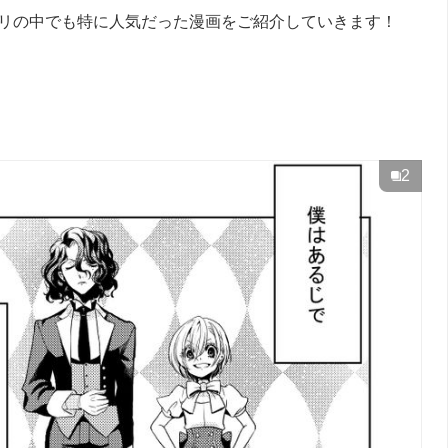
アプリの中でも特に人気だった漫画をご紹介していきます！
2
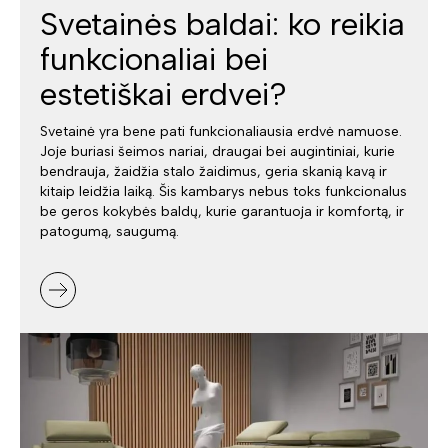
Svetainės baldai: ko reikia
funkcionaliai bei
estetiškai erdvei?
Svetainė yra bene pati funkcionaliausia erdvė namuose.
Joje buriasi šeimos nariai, draugai bei augintiniai, kurie
bendrauja, žaidžia stalo žaidimus, geria skanią kavą ir
kitaip leidžia laiką. Šis kambarys nebus toks funkcionalus
be geros kokybės baldų, kurie garantuoja ir komfortą, ir
patogumą, saugumą.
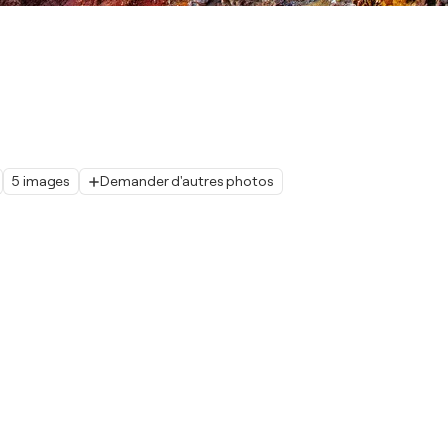
5 images
Demander d'autres photos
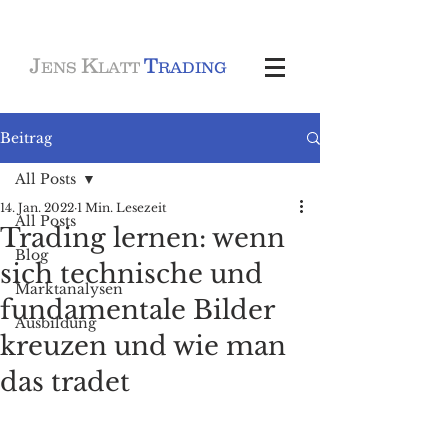
J
K
T
ENS
LATT
RADING
Beitrag
All Posts
14. Jan. 2022
1 Min. Lesezeit
All Posts
Trading lernen: wenn
Blog
sich technische und
Marktanalysen
fundamentale Bilder
Ausbildung
kreuzen und wie man
das tradet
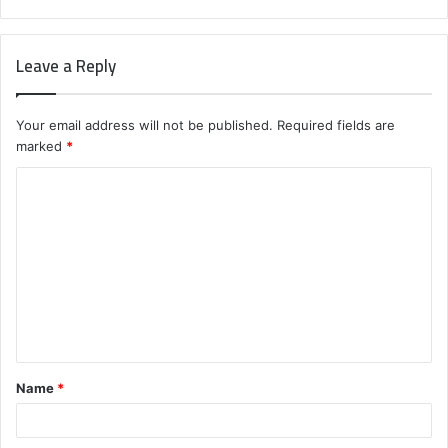
Leave a Reply
Your email address will not be published.
Required fields are
marked
*
C
o
m
m
e
n
t
Name
*
*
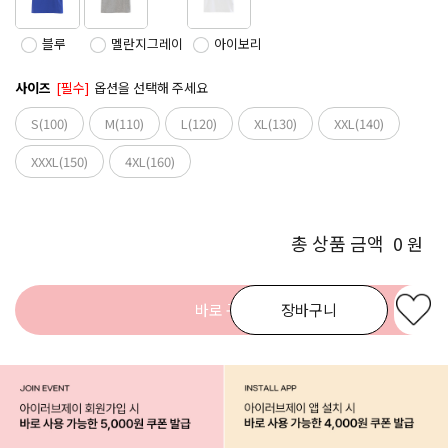
블루
멜란지그레이
아이보리
사이즈
[필수]
옵션을 선택해 주세요
S(100)
M(110)
L(120)
XL(130)
XXL(140)
XXXL(150)
4XL(160)
총 상품 금액
0
원
바로 구매
장바구니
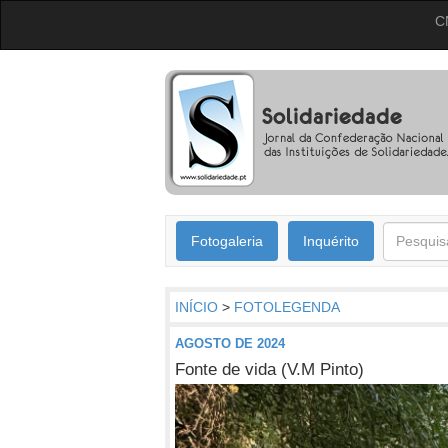
C
Fotogaleria
Inquérito
INÍCIO
>
FOTOLEGENDA
AGOSTO DE 2024
Fonte de vida (V.M Pinto)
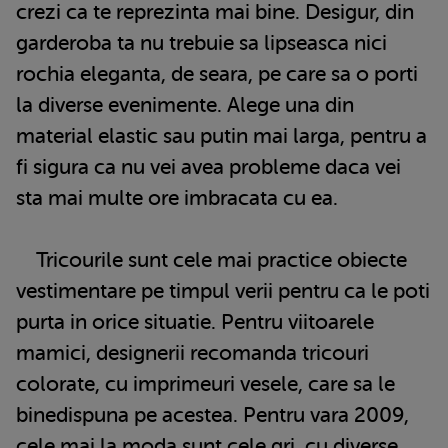
crezi ca te reprezinta mai bine. Desigur, din
garderoba ta nu trebuie sa lipseasca nici
rochia eleganta, de seara, pe care sa o porti
la diverse evenimente. Alege una din
material elastic sau putin mai larga, pentru a
fi sigura ca nu vei avea probleme daca vei
sta mai multe ore imbracata cu ea.
Tricourile sunt cele mai practice obiecte
vestimentare pe timpul verii pentru ca le poti
purta in orice situatie. Pentru viitoarele
mamici, designerii recomanda tricouri
colorate, cu imprimeuri vesele, care sa le
binedispuna pe acestea. Pentru vara 2009,
cele mai la moda sunt cele gri, cu diverse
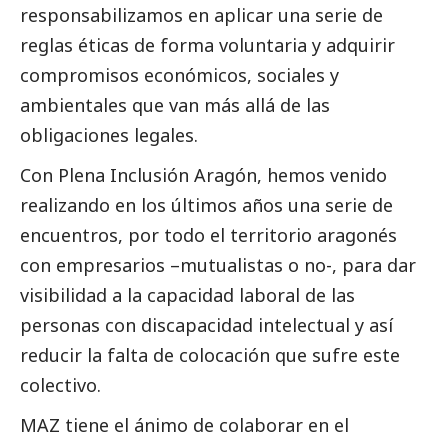
responsabilizamos en aplicar una serie de
reglas éticas de forma voluntaria y adquirir
compromisos económicos, sociales y
ambientales que van más allá de las
obligaciones legales.
Con Plena Inclusión Aragón, hemos venido
realizando en los últimos años una serie de
encuentros, por todo el territorio aragonés
con empresarios –mutualistas o no-, para dar
visibilidad a la capacidad laboral de las
personas con discapacidad intelectual y así
reducir la falta de colocación que sufre este
colectivo.
MAZ tiene el ánimo de colaborar en el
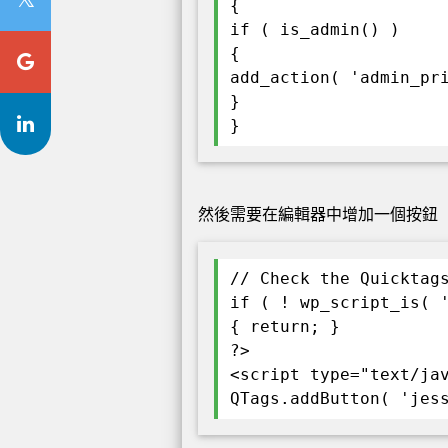
{
if ( is_admin() )
{
add_action( 'admin_pr
}
}
然後需要在編輯器中增加一個按鈕
// Check the Quicktag
if ( ! wp_script_is( 
{ return; }
?>
<script type="text/ja
QTags.addButton( 'jes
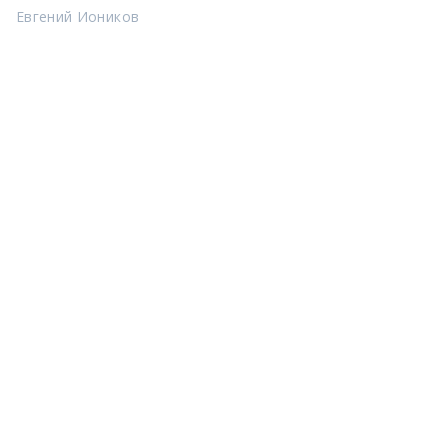
Евгений Иоников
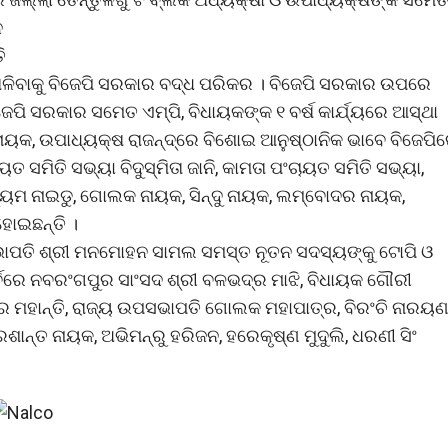
ନ
ି
ତୋଳିବାକୁ ବିଜେପି ସରକାର ବଦ୍ଧ ପରିକର । ବିଜେପି ସରକାର ଉପରେ
ିଜେପି ସରକାର ସମେତ ଏମ୍‌ପି, ବିଧାୟକଙ୍କ ୧ ବର୍ଷ କାର୍ଯ୍ୟରେ ଆସ୍ଥା
 ନାୟକ, ଉପାଧ୍ୟକ୍ଷ ରାଜନ୍ଦ୍ରେ ବିଶୋଇ ଆନୁଷ୍ଠାନିକ ଭାବେ ବିଜେପି
ମିତି ସଭ୍ୟା ବିଦୁସ୍ମିତା ଜାନି, କାମତା ପଂଚାୟତ ସମିତି ସଭ୍ୟା,
ି.ସତ୍ୟମ ନାଇଡୁ, ଗୋଲକ ନାୟକ, ସିନ୍ଦୁ ନାୟକ, ଲମ୍ବୋଦର ନାୟକ,
ହୋଇଛନ୍ତି ।
ୟ ସଭାପତି ଶ୍ରୀ ମନମୋହନ ସାମଲ ସମସ୍ତ ନୂତନ ସଦସ୍ୟଙ୍କୁ ଟୋପି ଓ
ବରେ ନବରଂଗପୁର ସାଂସଦ ଶ୍ରୀ ବଳଭଦ୍ର ମାଝି, ବିଧାୟକ ଗୌରୀ
ମୀର ମହାନ୍ତି, ରାଜ୍ୟ ଉପସଭାପତି ଗୋଲକ ମହାପାତ୍ର, ବିରଂଚି ନାରୟ
ପ୍ରଶାନ୍ତ ନାୟକ, ଅଭିମନ୍ରୁ ହରିଜନ, ହରେକୃଷ୍ଣ ମୁଦୁଲି, ଧରଣୀ ସିଂ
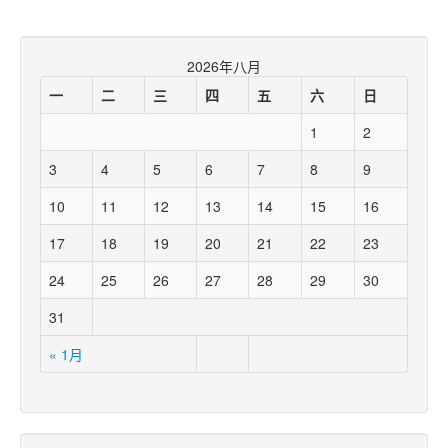
2026年八月
一
二
三
四
五
六
日
1
2
3
4
5
6
7
8
9
10
11
12
13
14
15
16
17
18
19
20
21
22
23
24
25
26
27
28
29
30
31
« 1月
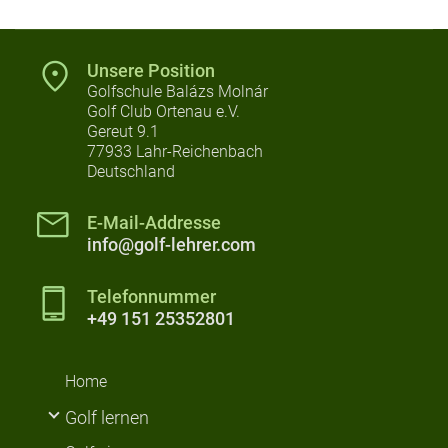
Unsere Position
Golfschule Balázs Molnár
Golf Club Ortenau e.V.
Gereut 9.1
77933 Lahr-Reichenbach
Deutschland
E-Mail-Addresse
info@golf-lehrer.com
Telefonnummer
+49 151 25352801
Home
Golf lernen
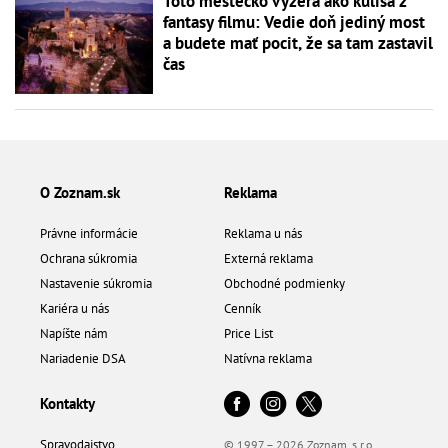
Toto mestečko vyzerá ako kulisa z
fantasy filmu: Vedie doň jediný most
a budete mať pocit, že sa tam zastavil
čas
O Zoznam.sk
Reklama
Právne informácie
Reklama u nás
Ochrana súkromia
Externá reklama
Nastavenie súkromia
Obchodné podmienky
Kariéra u nás
Cenník
Napíšte nám
Price List
Nariadenie DSA
Natívna reklama
Kontakty
Spravodajstvo
© 1997 – 2026 Zoznam, s.r.o.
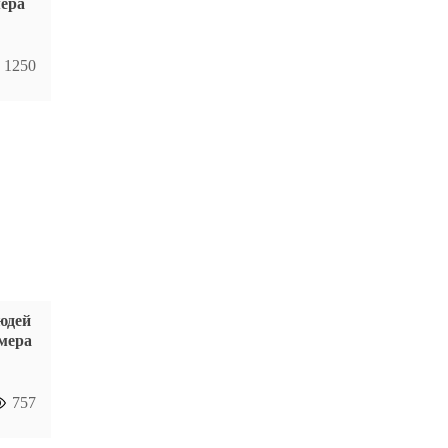
мера
1250
юдей
мера
757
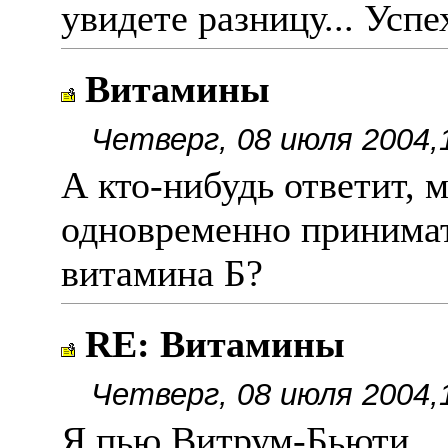
увидете разницу... Успе
Витамины
Четверг, 08 июля 2004,
А кто-нибудь ответит, 
одновременно принимат
витамина Б?
RE: Витамины
Четверг, 08 июля 2004,
Я пью Витрум-Бьюти.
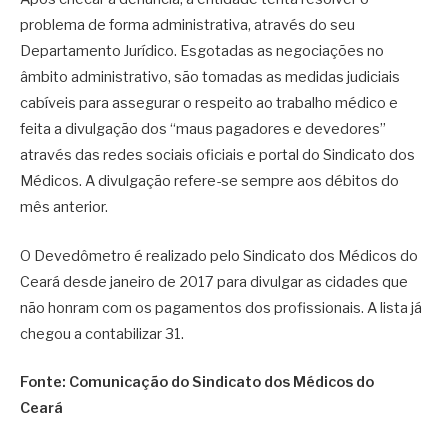
problema de forma administrativa, através do seu
Departamento Jurídico. Esgotadas as negociações no
âmbito administrativo, são tomadas as medidas judiciais
cabíveis para assegurar o respeito ao trabalho médico e
feita a divulgação dos “maus pagadores e devedores”
através das redes sociais oficiais e portal do Sindicato dos
Médicos. A divulgação refere-se sempre aos débitos do
mês anterior.
O Devedômetro é realizado pelo Sindicato dos Médicos do
Ceará desde janeiro de 2017 para divulgar as cidades que
não honram com os pagamentos dos profissionais. A lista já
chegou a contabilizar 31.
Fonte: Comunicação do Sindicato dos Médicos do
Ceará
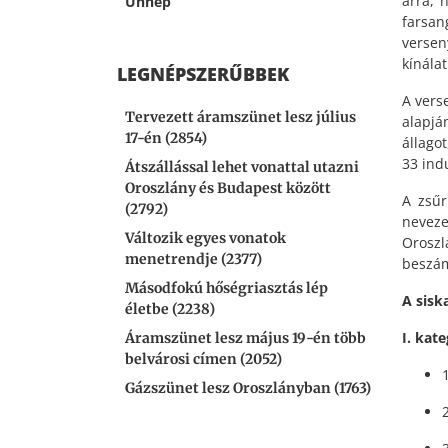
arra, 
Ünnep
farsan
versen
kínála
LEGNÉPSZERŰBBEK
A vers
Tervezett áramszünet lesz július
alapjá
17-én (2854)
állago
33 ind
Átszállással lehet vonattal utazni
Oroszlány és Budapest között
A zsűr
(2792)
neveze
Változik egyes vonatok
Oroszl
menetrendje (2377)
beszám
Másodfokú hőségriasztás lép
A sisk
életbe (2238)
I. kat
Áramszünet lesz május 19-én több
belvárosi címen (2052)
Gázszünet lesz Oroszlányban (1763)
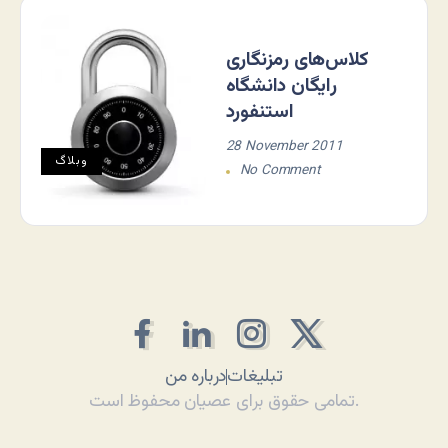
کلاس‌های رمزنگاری
رایگان دانشگاه
استنفورد
28 November 2011
وبلاگ
No Comment
تبلیغات
درباره من
تمامی حقوق برای عصیان محفوظ است.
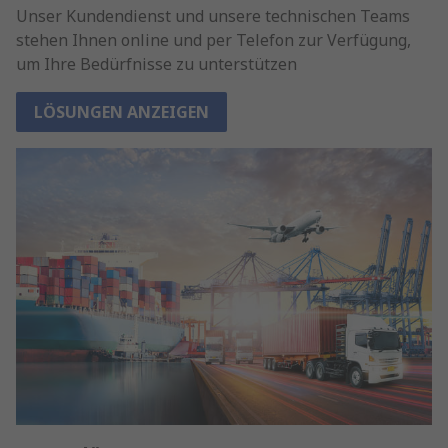
Unser Kundendienst und unsere technischen Teams
stehen Ihnen online und per Telefon zur Verfügung,
um Ihre Bedürfnisse zu unterstützen
LÖSUNGEN ANZEIGEN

PROBLEM TO WORK ON: Copy out every line of the material above that mentions the word "kurie".

RESPONSE AREA:
Joje buriasi šeimos nariai, draugai bei augintiniai, kurie
be geros kokybės baldų, kurie garantuoja ir komfortą, ir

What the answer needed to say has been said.